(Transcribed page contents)

|---|

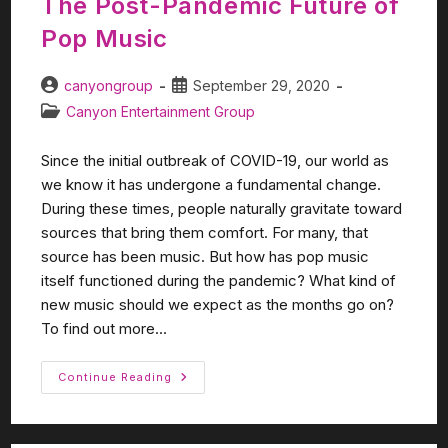
The Post-Pandemic Future of
Pop Music
canyongroup
September 29, 2020
Canyon Entertainment Group
Since the initial outbreak of COVID-19, our world as
we know it has undergone a fundamental change.
During these times, people naturally gravitate toward
sources that bring them comfort. For many, that
source has been music. But how has pop music
itself functioned during the pandemic? What kind of
new music should we expect as the months go on?
To find out more...
Continue Reading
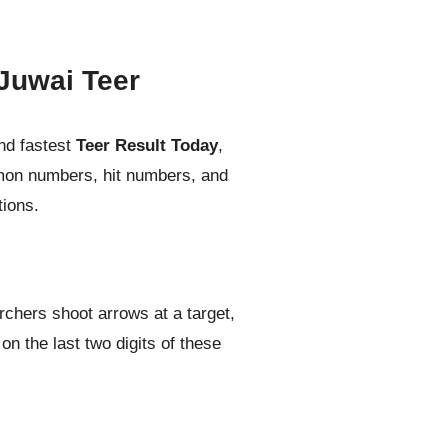
Juwai Teer
nd fastest
Teer Result Today
,
mmon numbers, hit numbers, and
tions.
rchers shoot arrows at a target,
n the last two digits of these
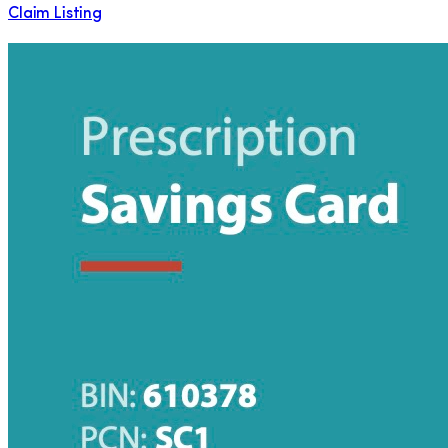
Claim Listing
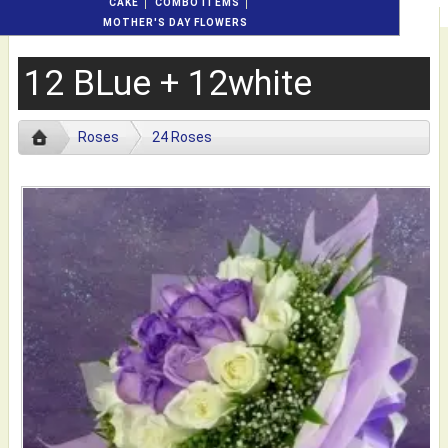
CAKE
COMBO ITEMS
MOTHER'S DAY FLOWERS
12 BLue + 12white
Roses
24 Roses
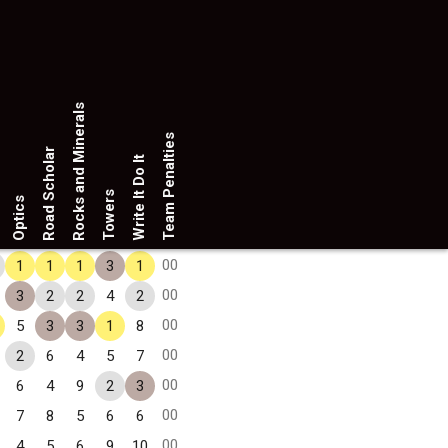
Rocks and Minerals
Team Penalties
Road Scholar
Write It Do It
Towers
Optics
00
1
1
1
3
1
00
3
2
2
4
2
00
5
3
3
1
8
00
2
6
4
5
7
00
6
4
9
2
3
00
7
8
5
6
6
00
4
5
6
9
10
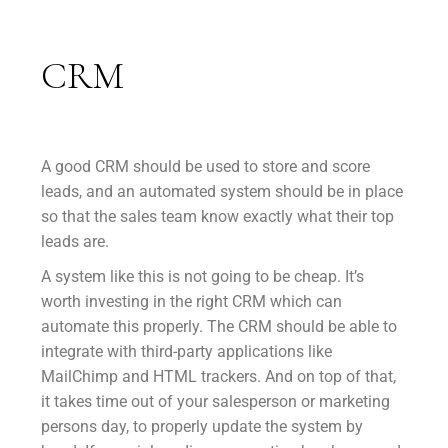
CRM
A good CRM should be used to store and score
leads, and an automated system should be in place
so that the sales team know exactly what their top
leads are.
A system like this is not going to be cheap. It’s
worth investing in the right CRM which can
automate this properly. The CRM should be able to
integrate with third-party applications like
MailChimp and HTML trackers. And on top of that,
it takes time out of your salesperson or marketing
persons day, to properly update the system by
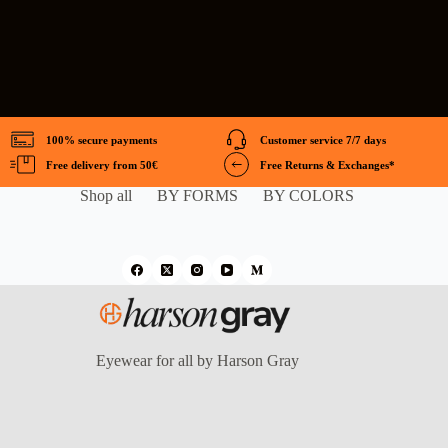
100% secure payments
Customer service 7/7 days
Free delivery from 50€
Free Returns & Exchanges*
Shop all
BY FORMS
BY COLORS
Eyewear for all by Harson Gray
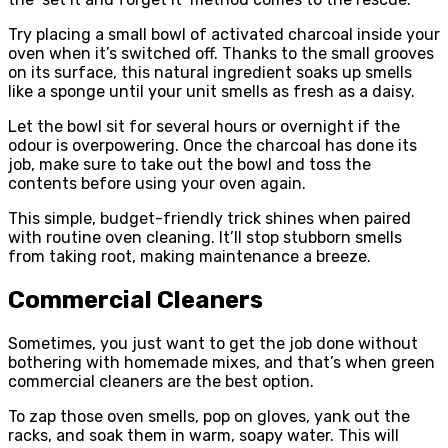
Try placing a small bowl of activated charcoal inside your
oven when it’s switched off. Thanks to the small grooves
on its surface, this natural ingredient soaks up smells
like a sponge until your unit smells as fresh as a daisy.
Let the bowl sit for several hours or overnight if the
odour is overpowering. Once the charcoal has done its
job, make sure to take out the bowl and toss the
contents before using your oven again.
This simple, budget-friendly trick shines when paired
with routine oven cleaning. It’ll stop stubborn smells
from taking root, making maintenance a breeze.
Commercial Cleaners
Sometimes, you just want to get the job done without
bothering with homemade mixes, and that’s when green
commercial cleaners are the best option.
To zap those oven smells, pop on gloves, yank out the
racks, and soak them in warm, soapy water. This will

|---|

§ Problem requirements
The answer is a bare number: how many lines of the records contain the string "know"?

§ Written response
2